Vanilla Cupcakes cure EVERYTHING

I've been having a weird couple of weeks where I didn't want to do anything, including baking. Felt a little burned out. Got some good news this week and was off and running again. And what best to start back on than good ol' cupcakes?

Source: Ina Garten

18 tablespoons (2 1/4 sticks) unsalted butter, at room temperature
3 cups sugar
6 extra-large eggs, at room temperature
1 cup sour cream, at room temperature
1 1/2 teaspoons pure vanilla extract
3 cups all-purpose flour
1/3 cup cornstarch
1 teaspoon kosher salt
1 teaspoon baking soda

For the icing:

3/4 pound (3 sticks) unsalted butter, at room temperature
1 pound cream cheese, at room temperature
3/4 pound confectioners' sugar, sifted
1 1/4 teaspoons pure vanilla extract

Heat the oven to 350 degrees F. Line muffin pans with paper liners.

Cream the butter and sugar in the bowl of an electric mixer fitted with the paddle attachment on high speed, until light and fluffy. On medium speed, add the eggs, 2 at a time, then add the sour cream and vanilla. Scrape down the sides and stir until smooth.

Sift together the flour, cornstarch, salt, and baking soda in a bowl. With the mixer on low speed, add the flour mixture to the butter mixture until just combined. Fill the cupcake liners to the top with batter. Bake in the center of the oven for 20 to 30 minutes, until a toothpick comes out clean. Cool to room temperature.

For the icing, mix the butter, cream cheese, sugar, and vanilla in the bowl of an electric mixer fitted with the paddle attachment, on low speed, mixing just until smooth. Spread the frosting generously on top of each cupcake.

Sunday, September 2, 2007

Chocolate like volcanoes!

A recipe came along that perplexed me. A "cake" with gooey center that is supposedly as rich as it is messy. So... just unbaked batter, then? Well, kind of. More of a flourless chocolate cake/pudding, this dessert works because, let's face it: it's mostly just chocolate.

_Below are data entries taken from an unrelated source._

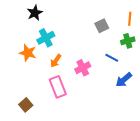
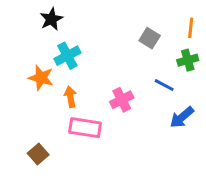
gray square: (102, 26) -> (150, 38), turned -32
orange arrow: (56, 61) -> (70, 97), moved, turned 136
pink rectangle: (58, 87) -> (85, 128), turned -60

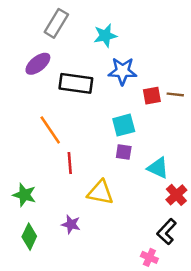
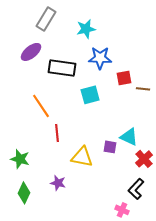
brown line: (175, 94) -> (143, 89), moved
cyan square: (124, 125) -> (90, 95), moved
purple square: (124, 152) -> (110, 147), moved

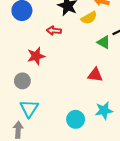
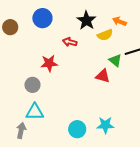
red triangle: (95, 75) -> (103, 76), moved
cyan triangle: (29, 108) -> (35, 112), turned 48

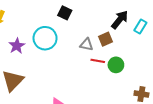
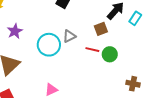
cyan circle: (45, 38) -> (49, 45), moved
gray triangle: (86, 45) -> (69, 36), moved, turned -40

My first attempt was from a terribly misguided recipe that tried to make a cross between a pudding and a soufflé. There were beaten egg whites folded in and bubbles and it was just wrong wrong wrong. Spongy and airy, it wasn't what I wanted at all (and, to top it off, I must've cooked too long because it was done all the way through!) This, of course, was the one I made to test out on my friend. She said it was good but c'mon; I have taste buds too. She's a very very good friend.

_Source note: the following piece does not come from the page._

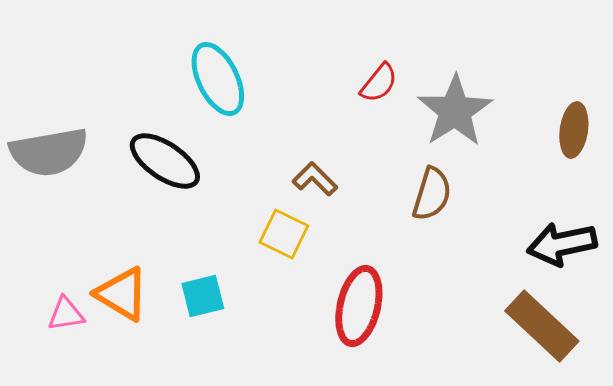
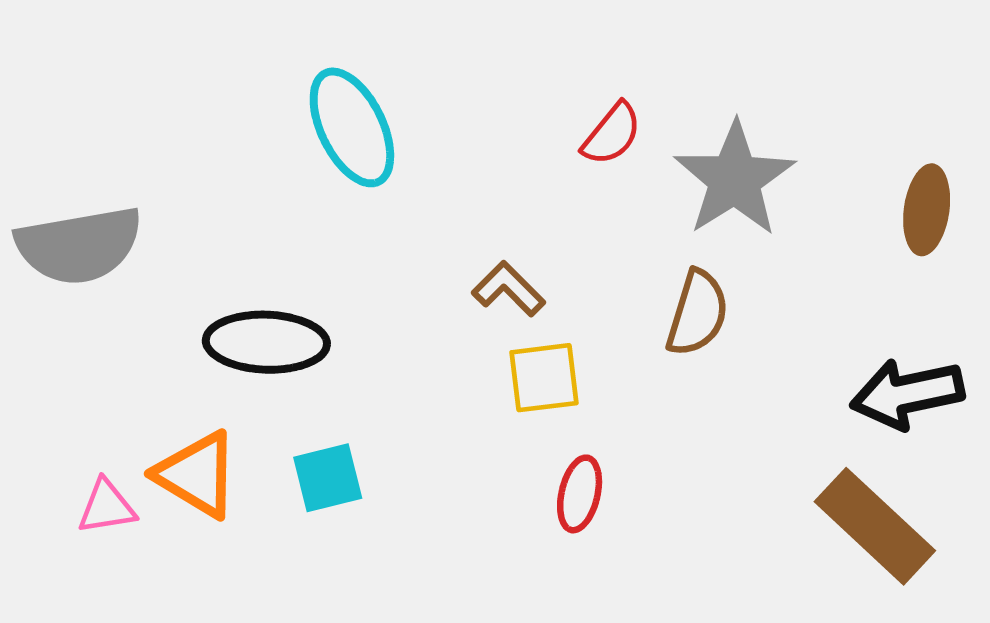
black ellipse: (165, 161) -> (266, 342), moved, turned -32
yellow square: (284, 234) -> (544, 378), moved, turned -33
red ellipse: (359, 306) -> (580, 494), size x0.6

SO. Cut my losses and tried a different recipe. I went out on a limb and made the one from Nigella Lawson's baking cookbook which was, to be fair, my inspiration to make them in the first place. I was a little gun shy the first go after that last one done all the way through (defeating the very name of the dish) so I undercooked this one. Recognized my mistake but it didn't matter; they TASTED completely different. Rich, SO chocolatey and Mmmm. Tried one last time just to get it right and voila! Used full cooking time (do not be afraid to let these babies go the entire 12 or 13 minutes; they're so thick, they're not going to cook too quickly like some airy concoction. They came out absolutely perfect: gooey and so full of flavor! I served with a scoop of vanilla ice cream but the recipe suggests anything from a crème fraîche to whipped cream. It certainly needs it. VERY very chocolatey. But it's definitely on my keeper list. Woo!

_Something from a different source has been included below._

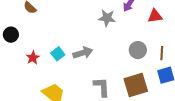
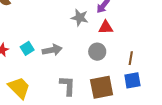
red triangle: (155, 16) -> (106, 27), moved
gray circle: (138, 50) -> (97, 52), moved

From How To Be A Domestic Goddess, Nigella Lawson

1/4 cup soft unsalted butter, plus more for greasing
12 ounces best bittersweet chocolate (OR semisweet which I used)
1/2 cup sugar
4 large eggs, beaten with a pinch of salt
1 teaspoon vanilla extract
1/3 cup all-purpose flour

6 individual 6-ounce custard cups, buttered
baking parchment

1. Unless you are making these up in advance, preheat the oven to 400 degrees, putting in a baking sheet at the same time. Lay 3 of the custard cups on a sheet of doubled baking parchment. Draw round them, remove, and then cut out the discs as marked. Press them all into the base of the cups.

2. Melt the chocolate and let it cool slightly. Cream together the butter and sugar, and gradually beat in the eggs and salt then the vanilla. (Don't mind if it looks curdled at this point; it'll smooth out later.) Now add the flour, and when all is smoothly combined scrape in the cooled chocolate, blending it to a smooth batter.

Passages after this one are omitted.